Gheddafi e le hostess: pagate di più per fingere di convertirsi all’Islam

Roma (1 settembre 2010) – Non accennano a placarsi le polemiche relative alla discussa visita del leader libico Gheddafi in Italia, in occasione dell’anniversario degli accordi italo-libici. Anche ora che l’istrionico colonnello ha abbandonato la penisola dividendola tra chi ha condannato le parole e le prese di posizione del leader e chi invece ha minimizzato, è vivo lo scandalo.

Si parla ad esempio dell’esercito di hostess scelte per accompagnare Gheddafi nel suo tour promozionale italiano, le quali a fronte dell’ingaggio hanno giurato di non parlare con i giornalisti e di non rivelare alcun dettaglio circa questa esperienza, almeno fino al termine della stessa.

Un imperativo che Francesca, una delle centinaia di hostess pagate per “onorare” il colonnello, ha deciso di non rispettare. Ha anzi parlato dei compensi delle tre ragazze convertite all’Islam “pagate di più rispetto a tutte le altre” e ha aggiunto che chi ha “mostrato maggiore interesse per l’iniziativa” ha ottenuto anche un invito a Tripoli per una “festa” che si terrà il 22 settembre per celebrare il 41/o anniversario dell’ascesa al potere di Gheddafi.

Francesca ha detto di aver partecipato solo al primo incontro e ha raccontato che l’agenzia Hostessweb (incaricata di reclutare bellissime ragazze) ha contattato circa mille sue coetanee telefonicamente o attraverso un annuncio online dimostrando immediatamente che si trattava di una “recita male organizzata” visto che da subito è stato allestito un vero e proprio teatrino per la visita del colonnello libico.

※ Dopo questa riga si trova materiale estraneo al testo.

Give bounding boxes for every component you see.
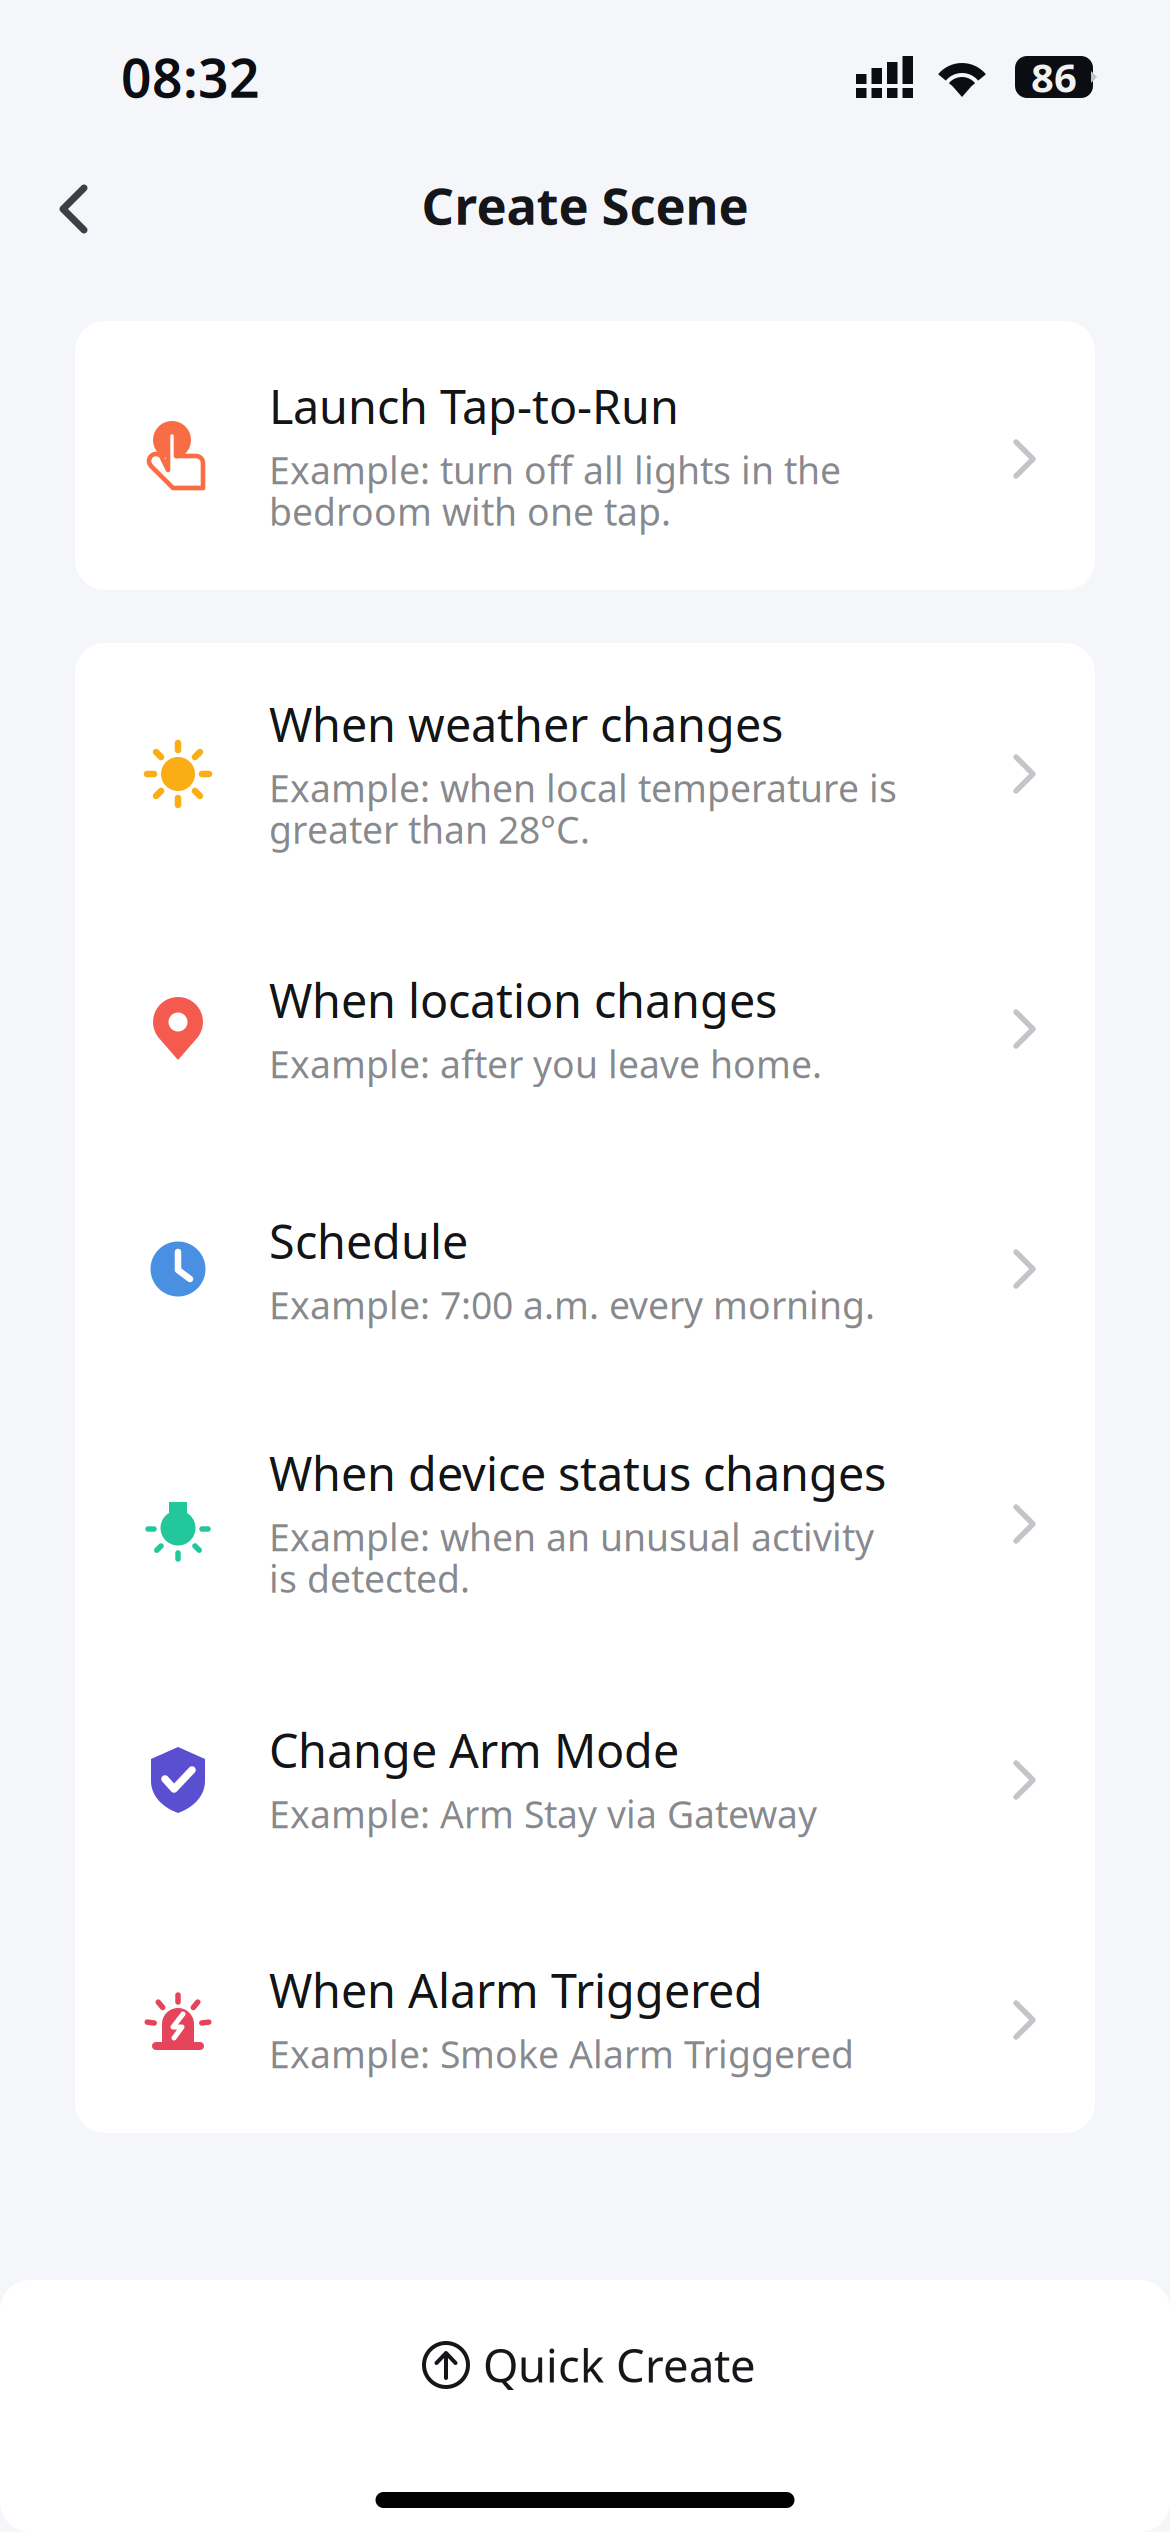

Uno spettacolo orrendo, in cui tre “hostess molto vicine all’organizzazione” sono state fatte passare per convertite all’Islam, tanto che “una di loro è stata accuratamente vestita prima dell’incontro. E sono state pagate di più”.

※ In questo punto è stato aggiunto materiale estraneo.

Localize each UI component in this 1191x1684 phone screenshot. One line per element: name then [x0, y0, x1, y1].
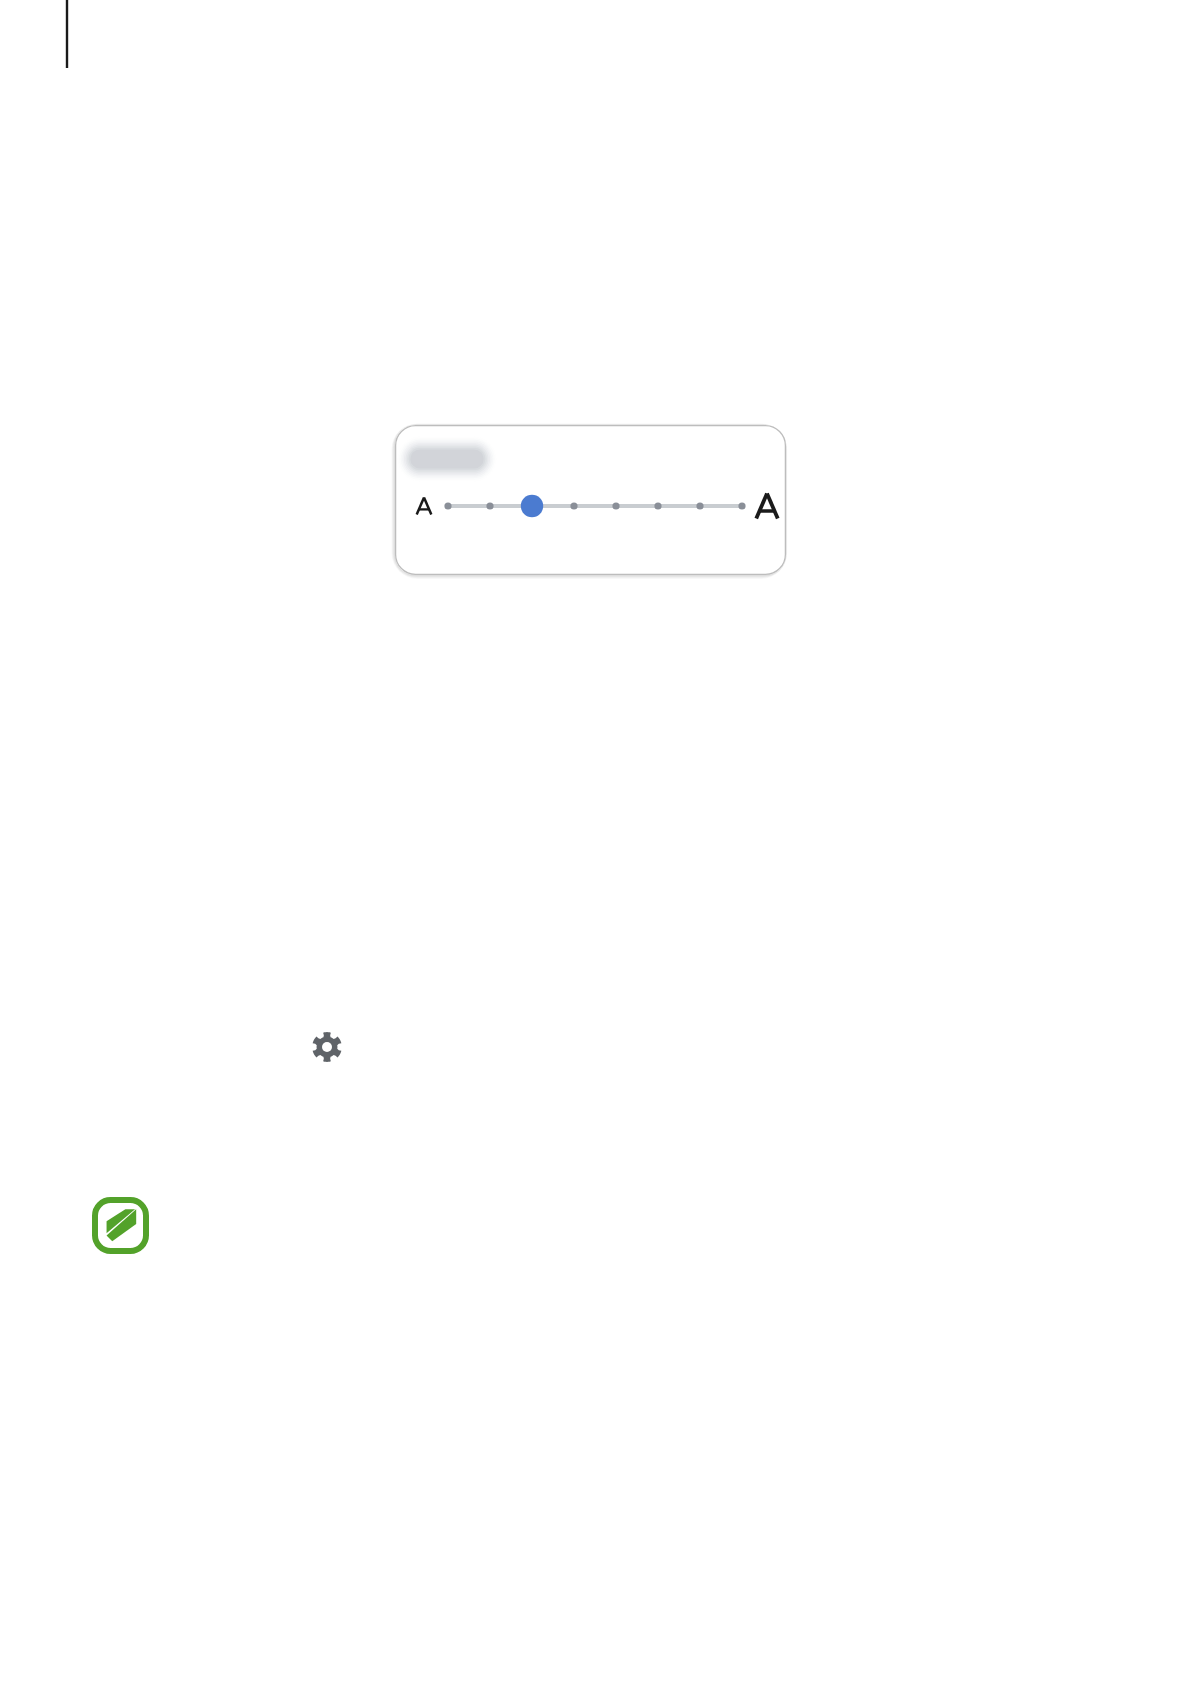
button[interactable]: Settings — [311, 1031, 343, 1063]
button[interactable]: Samsung Notes — [92, 1197, 149, 1254]
button[interactable]: Font size — [395, 425, 786, 575]
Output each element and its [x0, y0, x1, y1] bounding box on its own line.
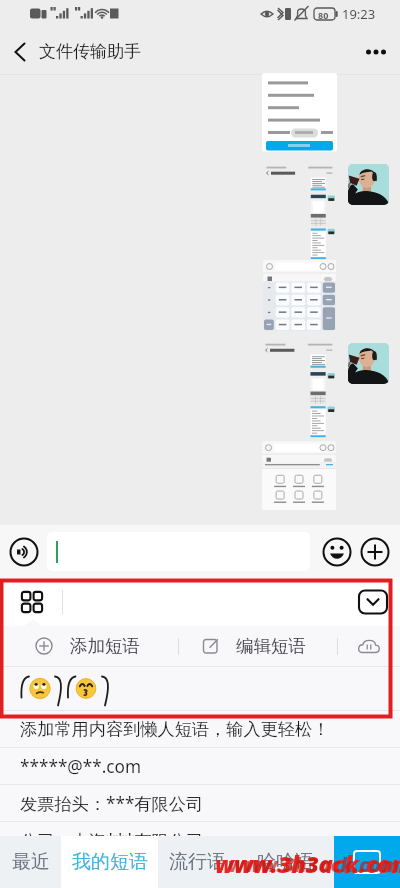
button[interactable]: [262, 73, 337, 152]
staticText: 发票抬头：***有限公司: [20, 792, 204, 815]
staticText: 80: [318, 9, 329, 21]
button[interactable]: 添加常用内容到懒人短语，输入更轻松！: [0, 711, 400, 748]
staticText: 添加短语: [70, 635, 140, 657]
button[interactable]: *****@**.com: [0, 748, 400, 785]
button[interactable]: Sync phrases: [338, 626, 400, 666]
button[interactable]: 公司：上海***有限公司: [0, 822, 400, 859]
button[interactable]: 添加短语: [0, 626, 178, 666]
staticText: 流行语: [169, 850, 226, 874]
button[interactable]: More functions: [357, 534, 393, 570]
button[interactable]: [262, 341, 336, 510]
button[interactable]: [263, 164, 336, 331]
button[interactable]: 编辑短语: [179, 626, 337, 666]
button[interactable]: 流行语: [158, 836, 236, 888]
staticText: www.3h3ack.com: [215, 848, 400, 879]
button[interactable]: 哈哈语: [236, 836, 334, 888]
button[interactable]: 发票抬头：***有限公司: [0, 785, 400, 822]
staticText: *****@**.com: [20, 755, 142, 778]
staticText: 文件传输助手: [39, 41, 141, 62]
staticText: 最近: [12, 850, 50, 874]
staticText: 添加常用内容到懒人短语，输入更轻松！: [20, 718, 330, 740]
staticText: 19:23: [342, 5, 376, 23]
button[interactable]: More options: [356, 30, 400, 74]
staticText: 公司：上海***有限公司: [20, 829, 204, 852]
staticText: www.3h3ack.com: [228, 851, 400, 878]
button[interactable]: Contact avatar: [348, 343, 389, 384]
button[interactable]: Keyboard settings: [334, 836, 400, 888]
staticText: 哈哈语: [257, 850, 314, 874]
button[interactable]: Collapse panel: [356, 588, 390, 616]
button[interactable]: 最近: [0, 836, 61, 888]
button[interactable]: Voice input: [6, 534, 42, 570]
staticText: 编辑短语: [236, 635, 306, 657]
button[interactable]: 我的短语: [61, 836, 158, 888]
button[interactable]: Contact avatar: [348, 164, 389, 205]
button[interactable]: Emoji: [319, 534, 355, 570]
button[interactable]: Phrase categories: [14, 584, 50, 620]
button[interactable]: [47, 532, 310, 571]
button[interactable]: Back: [0, 33, 38, 71]
staticText: 我的短语: [72, 850, 148, 874]
button[interactable]: [0, 667, 400, 710]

Tutte le altre hostess, compresa la “spia” Francesca, hanno ricevuto invece 80 euro in una busta bianca con tanto di suggerimento di tenere la bocca cucita e di non parlare con la stampa neanche alla fine dell’incontro.

Insomma, 80 euro non son bastati a far desistere una ragazza dallo svelare i retroscena di una colossale bufala mediatica.